Lift bridge deck collapse at Western Gateway

Aftermath of the bridge collapse. Photo: @simon19648 on Twitter.

Cables supporting the steel deck structure of a new lift bridge being constructed over the Manchester Ship Canal are understood to have failed, causing the collapse of the deck on Peel Holdings' Western Gateway Infrastructure Scheme (WGIS) this morning. According to the Manchester Evening News, emergency services were called to the scene after the collapse, which is believed to have not resulted in any injuries.

The structure is being built by main contractor Hochtief as part of Peel Holdings' £32m WGIS project, which is building a new 2.6km road and improving capacity at Junctions 10 and 11 of the M60 and providing a new connection to the A57 to provide road infrastructure for Peel Holdings' Port of Salford development. The contractor's designers are Cass Hayward.
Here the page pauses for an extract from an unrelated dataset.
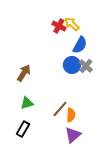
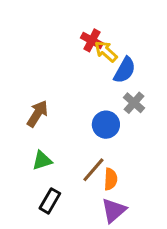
yellow arrow: (72, 24) -> (106, 51), moved
blue circle: (72, 65) -> (106, 125), moved
black rectangle: (23, 129) -> (50, 201), moved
Hochtief has constructed four reinforced concrete pillars from which the steel deck was suspended via steel cables. According to early reports the deck was elevated in a lift position when one or more of the columns' arrays of cables failed at around 8.30 this morning. No-one was working on or near the structure at the time. Pictures seemed to show that one side of the deck had struck one column before falling onto its abutment supports above the canal, leaving a large hole in the column structure and the deck listing down towards the canal on one side.

Hochtief and Peel Holdings were unable to provide any comment. A Highways England spokesperson confirmed that the project is not part of the HE's network or programme of works.


One of the questions is why use cables to lift - pulling? Why not use hydraulic rams to push? Which of the two would be more capable of controlled descent in the event of failure? The risk is to shipping, not road traffic.